December was an exciting time for Witoon as he was able to coordinate and oversee the excavation of land for another field and for a fish pond (pictured). Equally exciting was the purchase and installation of a water pipe that will aid in irrigation of crops. Witoon continues to take 4-500 banana bunches to market every couple weeks. We are so thankful that God continues to bless this work!

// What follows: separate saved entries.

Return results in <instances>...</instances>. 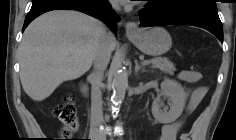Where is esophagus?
Returning <instances> with one entry per match:
<instances>
[{"instance_id":"34e87169","label":"esophagus","mask_w":236,"mask_h":140,"mask_svg":"<svg viewBox=\"0 0 236 140\" xmlns=\"http://www.w3.org/2000/svg\"><path fill=\"white\" fill-rule=\"evenodd\" d=\"M138 25L133 22V21H129L127 24H126V33L128 35H133V34H136L138 32Z\"/></svg>"}]
</instances>
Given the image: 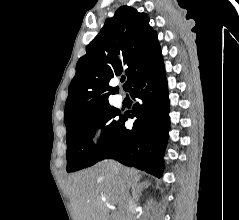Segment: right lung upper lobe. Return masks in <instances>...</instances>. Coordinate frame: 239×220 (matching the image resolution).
Returning <instances> with one entry per match:
<instances>
[{
    "label": "right lung upper lobe",
    "instance_id": "1",
    "mask_svg": "<svg viewBox=\"0 0 239 220\" xmlns=\"http://www.w3.org/2000/svg\"><path fill=\"white\" fill-rule=\"evenodd\" d=\"M162 60L157 33L149 25L147 14L130 6L120 7L77 62L65 103L67 129L83 115L109 105V95L117 90L109 87L111 78L124 72L127 81L123 87L127 90L137 77Z\"/></svg>",
    "mask_w": 239,
    "mask_h": 220
}]
</instances>
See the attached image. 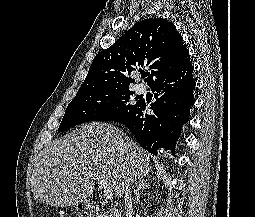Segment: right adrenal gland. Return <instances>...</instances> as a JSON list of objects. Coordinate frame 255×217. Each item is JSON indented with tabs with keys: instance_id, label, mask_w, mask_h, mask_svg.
I'll return each mask as SVG.
<instances>
[{
	"instance_id": "right-adrenal-gland-1",
	"label": "right adrenal gland",
	"mask_w": 255,
	"mask_h": 217,
	"mask_svg": "<svg viewBox=\"0 0 255 217\" xmlns=\"http://www.w3.org/2000/svg\"><path fill=\"white\" fill-rule=\"evenodd\" d=\"M137 189L135 190V198L133 200V203L136 204L140 200L141 192L149 187V183H147V179L141 177L138 180V183H136Z\"/></svg>"
}]
</instances>
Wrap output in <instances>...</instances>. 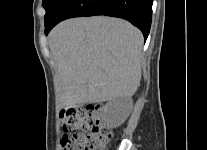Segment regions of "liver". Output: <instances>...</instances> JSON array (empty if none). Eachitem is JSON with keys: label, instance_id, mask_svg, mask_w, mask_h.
<instances>
[{"label": "liver", "instance_id": "obj_1", "mask_svg": "<svg viewBox=\"0 0 207 150\" xmlns=\"http://www.w3.org/2000/svg\"><path fill=\"white\" fill-rule=\"evenodd\" d=\"M61 107L131 97L140 85L143 36L129 22L73 18L49 34Z\"/></svg>", "mask_w": 207, "mask_h": 150}]
</instances>
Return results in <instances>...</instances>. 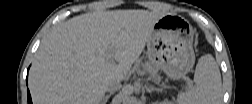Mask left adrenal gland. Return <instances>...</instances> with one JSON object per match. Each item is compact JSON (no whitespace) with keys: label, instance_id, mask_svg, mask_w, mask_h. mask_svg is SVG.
I'll use <instances>...</instances> for the list:
<instances>
[{"label":"left adrenal gland","instance_id":"left-adrenal-gland-1","mask_svg":"<svg viewBox=\"0 0 252 104\" xmlns=\"http://www.w3.org/2000/svg\"><path fill=\"white\" fill-rule=\"evenodd\" d=\"M145 88L148 93H151L152 91H162V88H155L154 86L149 85H146Z\"/></svg>","mask_w":252,"mask_h":104}]
</instances>
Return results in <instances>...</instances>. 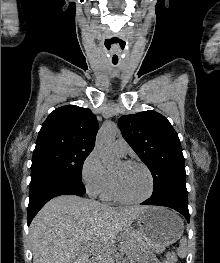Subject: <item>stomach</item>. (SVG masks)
Segmentation results:
<instances>
[{
	"instance_id": "0dacf381",
	"label": "stomach",
	"mask_w": 220,
	"mask_h": 263,
	"mask_svg": "<svg viewBox=\"0 0 220 263\" xmlns=\"http://www.w3.org/2000/svg\"><path fill=\"white\" fill-rule=\"evenodd\" d=\"M135 221L141 233V246L150 249L174 244L184 230L181 218L163 207H148L136 217Z\"/></svg>"
}]
</instances>
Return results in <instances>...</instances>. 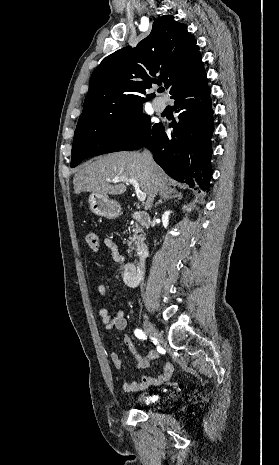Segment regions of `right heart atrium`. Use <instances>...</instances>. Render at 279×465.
<instances>
[{"mask_svg":"<svg viewBox=\"0 0 279 465\" xmlns=\"http://www.w3.org/2000/svg\"><path fill=\"white\" fill-rule=\"evenodd\" d=\"M133 126V124L131 122H128L126 125H125V128H131Z\"/></svg>","mask_w":279,"mask_h":465,"instance_id":"right-heart-atrium-1","label":"right heart atrium"}]
</instances>
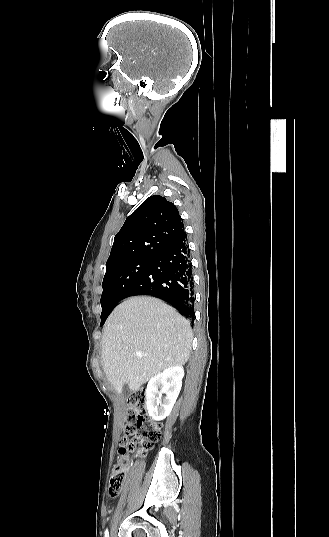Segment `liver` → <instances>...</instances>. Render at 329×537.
Listing matches in <instances>:
<instances>
[{"label":"liver","instance_id":"obj_1","mask_svg":"<svg viewBox=\"0 0 329 537\" xmlns=\"http://www.w3.org/2000/svg\"><path fill=\"white\" fill-rule=\"evenodd\" d=\"M192 338L190 323L174 308L154 297H131L114 309L104 326L101 364L118 393L124 384L137 391L162 370L184 365Z\"/></svg>","mask_w":329,"mask_h":537}]
</instances>
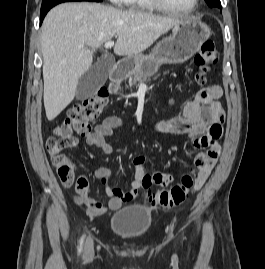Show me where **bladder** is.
Masks as SVG:
<instances>
[{
  "instance_id": "obj_1",
  "label": "bladder",
  "mask_w": 265,
  "mask_h": 269,
  "mask_svg": "<svg viewBox=\"0 0 265 269\" xmlns=\"http://www.w3.org/2000/svg\"><path fill=\"white\" fill-rule=\"evenodd\" d=\"M151 226V210L140 205L126 206L110 218L111 232L127 240H134L146 235Z\"/></svg>"
}]
</instances>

Witoon is very thankful to God and how he has looked after the project and the people this past year. Many villagers celebrated the new year by not working and staying at home. Witoon himself was away for a while for the Christmas holiday. In returning to the village, Witoon was disheartened to learn that a person was teaching the villagers that they still haven’t been born again and can be saved through him. Some villagers have bought into this lie and have left the church. Still, Witoon trusts and believes God has a plan in this difficult situation, but would appreciate prayers for this. Witoon is so thankful to God for Jonathan and everyone else who has believed in him, supported his work and enabled his dreams to come true.

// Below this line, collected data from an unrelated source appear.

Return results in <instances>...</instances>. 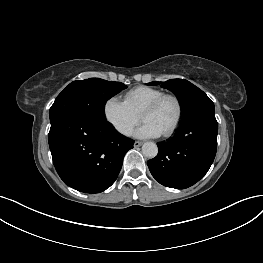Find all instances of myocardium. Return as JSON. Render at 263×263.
Masks as SVG:
<instances>
[{"mask_svg":"<svg viewBox=\"0 0 263 263\" xmlns=\"http://www.w3.org/2000/svg\"><path fill=\"white\" fill-rule=\"evenodd\" d=\"M167 99H171L175 102L176 107H177V114L170 128L164 133H162L164 137L171 136L177 130V128L179 127L181 123V120L183 117V105H182L180 98L175 94L164 93L161 96L154 99L153 101H151L150 103H148L141 112V118L143 119V115L145 113L157 109Z\"/></svg>","mask_w":263,"mask_h":263,"instance_id":"myocardium-1","label":"myocardium"}]
</instances>
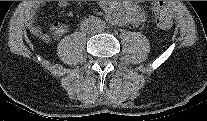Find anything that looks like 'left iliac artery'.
Here are the masks:
<instances>
[{
  "label": "left iliac artery",
  "mask_w": 207,
  "mask_h": 121,
  "mask_svg": "<svg viewBox=\"0 0 207 121\" xmlns=\"http://www.w3.org/2000/svg\"><path fill=\"white\" fill-rule=\"evenodd\" d=\"M100 27L104 28L105 27V22H100Z\"/></svg>",
  "instance_id": "left-iliac-artery-1"
}]
</instances>
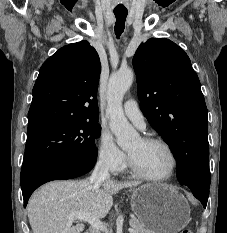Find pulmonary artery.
Segmentation results:
<instances>
[{
  "label": "pulmonary artery",
  "mask_w": 227,
  "mask_h": 233,
  "mask_svg": "<svg viewBox=\"0 0 227 233\" xmlns=\"http://www.w3.org/2000/svg\"><path fill=\"white\" fill-rule=\"evenodd\" d=\"M126 116L139 128L145 129V118L137 102L134 99H128L123 105Z\"/></svg>",
  "instance_id": "e3ab8cb5"
}]
</instances>
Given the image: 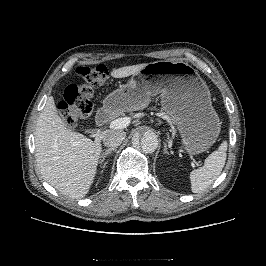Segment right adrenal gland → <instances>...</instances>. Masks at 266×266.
I'll list each match as a JSON object with an SVG mask.
<instances>
[{
    "label": "right adrenal gland",
    "mask_w": 266,
    "mask_h": 266,
    "mask_svg": "<svg viewBox=\"0 0 266 266\" xmlns=\"http://www.w3.org/2000/svg\"><path fill=\"white\" fill-rule=\"evenodd\" d=\"M112 151H116V148H109V149H107L105 152H103V153L101 154L100 164H102V163L104 162L105 158H106L109 154H111Z\"/></svg>",
    "instance_id": "obj_1"
}]
</instances>
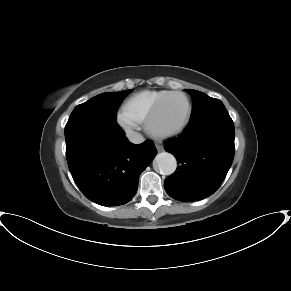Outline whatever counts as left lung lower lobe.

The Life Center started with 7 Karen male students, almost all of whom were drug addicts. At the beginning, students spent time learning songs, learning the Bible, enjoying sports and growing vegetables. We also went out in the the forest to go camping and study out in the jungle. Three weeks passed, and 5 students snuck out to smoke cigarettes and drink alcohol. I took the opportunity to warn them that drinking and smoking is not aloud at the Life Center and does not lead to self improvement.

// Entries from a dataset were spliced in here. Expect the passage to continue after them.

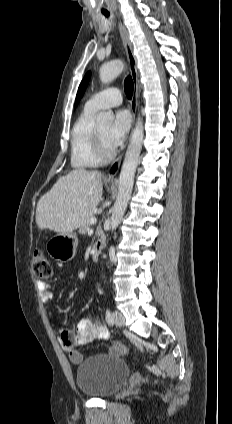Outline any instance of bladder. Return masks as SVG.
<instances>
[{
    "instance_id": "obj_1",
    "label": "bladder",
    "mask_w": 232,
    "mask_h": 424,
    "mask_svg": "<svg viewBox=\"0 0 232 424\" xmlns=\"http://www.w3.org/2000/svg\"><path fill=\"white\" fill-rule=\"evenodd\" d=\"M130 373V368L123 359L94 355L78 366L76 384L85 396L107 398L126 384Z\"/></svg>"
}]
</instances>
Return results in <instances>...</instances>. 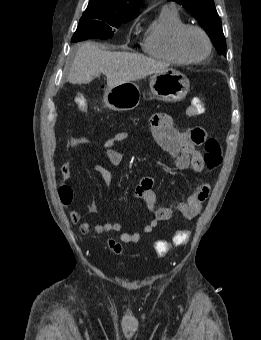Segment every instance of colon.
Returning <instances> with one entry per match:
<instances>
[{"mask_svg":"<svg viewBox=\"0 0 261 340\" xmlns=\"http://www.w3.org/2000/svg\"><path fill=\"white\" fill-rule=\"evenodd\" d=\"M77 106L81 111L87 110V104L83 99L77 101ZM205 109L203 99L194 98L187 108L189 116L201 114ZM204 162L208 169L217 168L222 162V149L219 142L215 138H210L205 143ZM61 202L69 205L73 200V191L68 185H61L58 189ZM190 238V232L187 230H178L170 240H158L154 243V251L157 256H166L173 248L184 245ZM109 247L115 254L121 253V246L113 240L109 241Z\"/></svg>","mask_w":261,"mask_h":340,"instance_id":"1","label":"colon"}]
</instances>
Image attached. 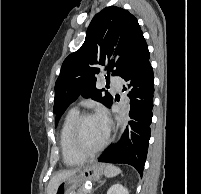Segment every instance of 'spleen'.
I'll return each mask as SVG.
<instances>
[{
  "label": "spleen",
  "instance_id": "spleen-1",
  "mask_svg": "<svg viewBox=\"0 0 201 194\" xmlns=\"http://www.w3.org/2000/svg\"><path fill=\"white\" fill-rule=\"evenodd\" d=\"M120 173H121L120 168L113 165H107L104 172L106 177H115Z\"/></svg>",
  "mask_w": 201,
  "mask_h": 194
}]
</instances>
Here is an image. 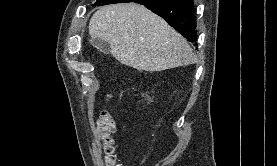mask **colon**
I'll return each mask as SVG.
<instances>
[{
  "instance_id": "1",
  "label": "colon",
  "mask_w": 277,
  "mask_h": 166,
  "mask_svg": "<svg viewBox=\"0 0 277 166\" xmlns=\"http://www.w3.org/2000/svg\"><path fill=\"white\" fill-rule=\"evenodd\" d=\"M97 129L101 137L102 147L105 153L107 166L115 164L114 139L115 122L108 111H103L97 122Z\"/></svg>"
}]
</instances>
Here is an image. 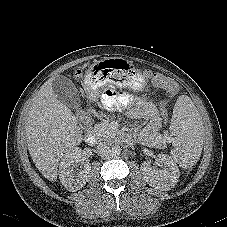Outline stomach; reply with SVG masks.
Segmentation results:
<instances>
[{
    "mask_svg": "<svg viewBox=\"0 0 227 227\" xmlns=\"http://www.w3.org/2000/svg\"><path fill=\"white\" fill-rule=\"evenodd\" d=\"M84 78L91 94L96 92L95 87H105L111 82L133 90H140L147 83L146 73L126 56H103L91 61L84 71Z\"/></svg>",
    "mask_w": 227,
    "mask_h": 227,
    "instance_id": "0dacf381",
    "label": "stomach"
}]
</instances>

During the program we were able to take the students to visit other villages, worship together, and sing a variety of special songs. We spent 4 days with the local church in Mae Hae village, and I had the opportunity to preach the gospel. I have also had the opportunity to preform 2 wedding ceremonies.
At the end of February, 3 students left because they made a mistake and broke the rules by drinking alcohol. After that, another person was unable to complete the program because of a family issue and ended up leaving.
In March, the 3 remaining students were able to visit another village (Ban Huai Khao Lip) and were about to worship and visit with church members there for a couple of days. The students also dug a firebreak trench around the Life Center to prevent fires from destroying the center. We spent a lot of time preparing the students’ graduation ceremony, and on March 16th our students graduated (pictured with Tatupa and Jonathan), with about 100 villagers in attendance.
November was a busy time for our farmers as the corn and rice crops were ready for harvesting. The rice crop was good this year, and farmers worked together to collect, thresh, and bag the rice (pictured). Unfortunately, the corn crop has not been good this year and will fetch a poor price. This has greatly upset the corn growers and some are becoming interested in growing bananas as bananas can be sold throughout the year and are fetching a better price than corn. People who are raising bananas are really happy and in good spirits regarding their banana crops. They hope to expand their fields in the near future.
Witoon also expressed his gratitude at this time for the people who donated money for the creation of a demonstration center for him. He feels very honored for this opportunity and is really excited for how he’ll be able to use this center.